**THE PROBLEM**
Copy out all of the entries below without any change.

[Stored entries]

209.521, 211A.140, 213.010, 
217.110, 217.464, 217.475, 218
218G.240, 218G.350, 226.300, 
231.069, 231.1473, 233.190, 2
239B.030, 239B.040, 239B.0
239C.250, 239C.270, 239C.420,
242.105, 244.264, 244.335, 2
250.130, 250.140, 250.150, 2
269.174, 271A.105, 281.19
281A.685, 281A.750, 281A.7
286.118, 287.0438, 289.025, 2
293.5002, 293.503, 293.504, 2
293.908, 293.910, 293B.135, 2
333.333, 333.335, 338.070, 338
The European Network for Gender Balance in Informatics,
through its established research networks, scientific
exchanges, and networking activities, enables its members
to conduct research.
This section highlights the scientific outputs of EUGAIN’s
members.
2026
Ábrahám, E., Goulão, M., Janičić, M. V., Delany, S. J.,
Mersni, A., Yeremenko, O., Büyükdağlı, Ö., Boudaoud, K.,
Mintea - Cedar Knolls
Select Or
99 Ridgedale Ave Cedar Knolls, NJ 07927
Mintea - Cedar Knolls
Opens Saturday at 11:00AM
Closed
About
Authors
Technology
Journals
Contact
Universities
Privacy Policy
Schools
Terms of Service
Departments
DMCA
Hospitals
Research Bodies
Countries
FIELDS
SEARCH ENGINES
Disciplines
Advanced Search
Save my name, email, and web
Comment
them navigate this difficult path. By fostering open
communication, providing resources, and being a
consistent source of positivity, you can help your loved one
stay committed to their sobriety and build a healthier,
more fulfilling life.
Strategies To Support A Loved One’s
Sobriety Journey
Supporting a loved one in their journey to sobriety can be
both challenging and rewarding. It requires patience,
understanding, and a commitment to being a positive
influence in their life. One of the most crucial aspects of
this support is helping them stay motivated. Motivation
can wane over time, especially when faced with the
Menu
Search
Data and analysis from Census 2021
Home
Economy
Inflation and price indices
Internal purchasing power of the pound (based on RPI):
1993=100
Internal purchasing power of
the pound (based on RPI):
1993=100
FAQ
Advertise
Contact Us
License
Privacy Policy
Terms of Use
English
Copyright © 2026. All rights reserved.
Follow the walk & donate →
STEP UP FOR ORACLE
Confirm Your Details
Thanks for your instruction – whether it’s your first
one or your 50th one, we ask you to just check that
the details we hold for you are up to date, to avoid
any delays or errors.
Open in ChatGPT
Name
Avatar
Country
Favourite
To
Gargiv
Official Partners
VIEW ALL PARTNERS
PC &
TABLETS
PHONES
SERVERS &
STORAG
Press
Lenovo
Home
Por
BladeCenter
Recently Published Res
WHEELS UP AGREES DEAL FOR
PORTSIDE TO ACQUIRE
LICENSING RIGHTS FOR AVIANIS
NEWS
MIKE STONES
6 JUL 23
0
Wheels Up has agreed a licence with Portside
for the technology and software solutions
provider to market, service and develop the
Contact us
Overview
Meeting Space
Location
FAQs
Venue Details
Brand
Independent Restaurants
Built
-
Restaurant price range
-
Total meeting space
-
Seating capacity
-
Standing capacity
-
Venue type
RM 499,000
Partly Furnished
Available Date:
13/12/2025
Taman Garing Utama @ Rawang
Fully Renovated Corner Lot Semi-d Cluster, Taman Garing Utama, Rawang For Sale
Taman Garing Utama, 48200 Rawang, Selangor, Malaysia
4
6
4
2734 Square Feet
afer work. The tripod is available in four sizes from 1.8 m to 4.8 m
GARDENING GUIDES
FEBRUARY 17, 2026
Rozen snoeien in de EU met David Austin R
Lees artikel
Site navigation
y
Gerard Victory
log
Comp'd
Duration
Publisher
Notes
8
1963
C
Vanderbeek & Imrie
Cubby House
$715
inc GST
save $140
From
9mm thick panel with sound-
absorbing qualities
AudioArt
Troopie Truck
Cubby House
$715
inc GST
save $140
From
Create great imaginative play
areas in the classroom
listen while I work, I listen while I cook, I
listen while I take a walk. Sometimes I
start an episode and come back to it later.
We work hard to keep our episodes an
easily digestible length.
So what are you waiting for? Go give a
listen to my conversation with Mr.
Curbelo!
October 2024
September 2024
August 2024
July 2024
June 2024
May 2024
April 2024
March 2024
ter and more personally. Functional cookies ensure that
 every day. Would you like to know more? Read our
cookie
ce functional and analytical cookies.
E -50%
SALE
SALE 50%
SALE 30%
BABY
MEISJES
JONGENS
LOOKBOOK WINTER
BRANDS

**EXERCISE ANSWER**
209.521, 211A.140, 213.010, 
217.110, 217.464, 217.475, 218
218G.240, 218G.350, 226.300, 
231.069, 231.1473, 233.190, 2
239B.030, 239B.040, 239B.0
239C.250, 239C.270, 239C.420,
242.105, 244.264, 244.335, 2
250.130, 250.140, 250.150, 2
269.174, 271A.105, 281.19
281A.685, 281A.750, 281A.7
286.118, 287.0438, 289.025, 2
293.5002, 293.503, 293.504, 2
293.908, 293.910, 293B.135, 2
333.333, 333.335, 338.070, 338
The European Network for Gender Balance in Informatics,
through its established research networks, scientific
exchanges, and networking activities, enables its members
to conduct research.
This section highlights the scientific outputs of EUGAIN’s
members.
2026
Ábrahám, E., Goulão, M., Janičić, M. V., Delany, S. J.,
Mersni, A., Yeremenko, O., Büyükdağlı, Ö., Boudaoud, K.,
Mintea - Cedar Knolls
Select Or
99 Ridgedale Ave Cedar Knolls, NJ 07927
Mintea - Cedar Knolls
Opens Saturday at 11:00AM
Closed
About
Authors
Technology
Journals
Contact
Universities
Privacy Policy
Schools
Terms of Service
Departments
DMCA
Hospitals
Research Bodies
Countries
FIELDS
SEARCH ENGINES
Disciplines
Advanced Search
Save my name, email, and web
Comment
them navigate this difficult path. By fostering open
communication, providing resources, and being a
consistent source of positivity, you can help your loved one
stay committed to their sobriety and build a healthier,
more fulfilling life.
Strategies To Support A Loved One’s
Sobriety Journey
Supporting a loved one in their journey to sobriety can be
both challenging and rewarding. It requires patience,
understanding, and a commitment to being a positive
influence in their life. One of the most crucial aspects of
this support is helping them stay motivated. Motivation
can wane over time, especially when faced with the
Menu
Search
Data and analysis from Census 2021
Home
Economy
Inflation and price indices
Internal purchasing power of the pound (based on RPI):
1993=100
Internal purchasing power of
the pound (based on RPI):
1993=100
FAQ
Advertise
Contact Us
License
Privacy Policy
Terms of Use
English
Copyright © 2026. All rights reserved.
Follow the walk & donate →
STEP UP FOR ORACLE
Confirm Your Details
Thanks for your instruction – whether it’s your first
one or your 50th one, we ask you to just check that
the details we hold for you are up to date, to avoid
any delays or errors.
Open in ChatGPT
Name
Avatar
Country
Favourite
To
Gargiv
Official Partners
VIEW ALL PARTNERS
PC &
TABLETS
PHONES
SERVERS &
STORAG
Press
Lenovo
Home
Por
BladeCenter
Recently Published Res
WHEELS UP AGREES DEAL FOR
PORTSIDE TO ACQUIRE
LICENSING RIGHTS FOR AVIANIS
NEWS
MIKE STONES
6 JUL 23
0
Wheels Up has agreed a licence with Portside
for the technology and software solutions
provider to market, service and develop the
Contact us
Overview
Meeting Space
Location
FAQs
Venue Details
Brand
Independent Restaurants
Built
-
Restaurant price range
-
Total meeting space
-
Seating capacity
-
Standing capacity
-
Venue type
RM 499,000
Partly Furnished
Available Date:
13/12/2025
Taman Garing Utama @ Rawang
Fully Renovated Corner Lot Semi-d Cluster, Taman Garing Utama, Rawang For Sale
Taman Garing Utama, 48200 Rawang, Selangor, Malaysia
4
6
4
2734 Square Feet
afer work. The tripod is available in four sizes from 1.8 m to 4.8 m
GARDENING GUIDES
FEBRUARY 17, 2026
Rozen snoeien in de EU met David Austin R
Lees artikel
Site navigation
y
Gerard Victory
log
Comp'd
Duration
Publisher
Notes
8
1963
C
Vanderbeek & Imrie
Cubby House
$715
inc GST
save $140
From
9mm thick panel with sound-
absorbing qualities
AudioArt
Troopie Truck
Cubby House
$715
inc GST
save $140
From
Create great imaginative play
areas in the classroom
listen while I work, I listen while I cook, I
listen while I take a walk. Sometimes I
start an episode and come back to it later.
We work hard to keep our episodes an
easily digestible length.
So what are you waiting for? Go give a
listen to my conversation with Mr.
Curbelo!
October 2024
September 2024
August 2024
July 2024
June 2024
May 2024
April 2024
March 2024
ter and more personally. Functional cookies ensure that
 every day. Would you like to know more? Read our
cookie
ce functional and analytical cookies.
E -50%
SALE
SALE 50%
SALE 30%
BABY
MEISJES
JONGENS
LOOKBOOK WINTER
BRANDS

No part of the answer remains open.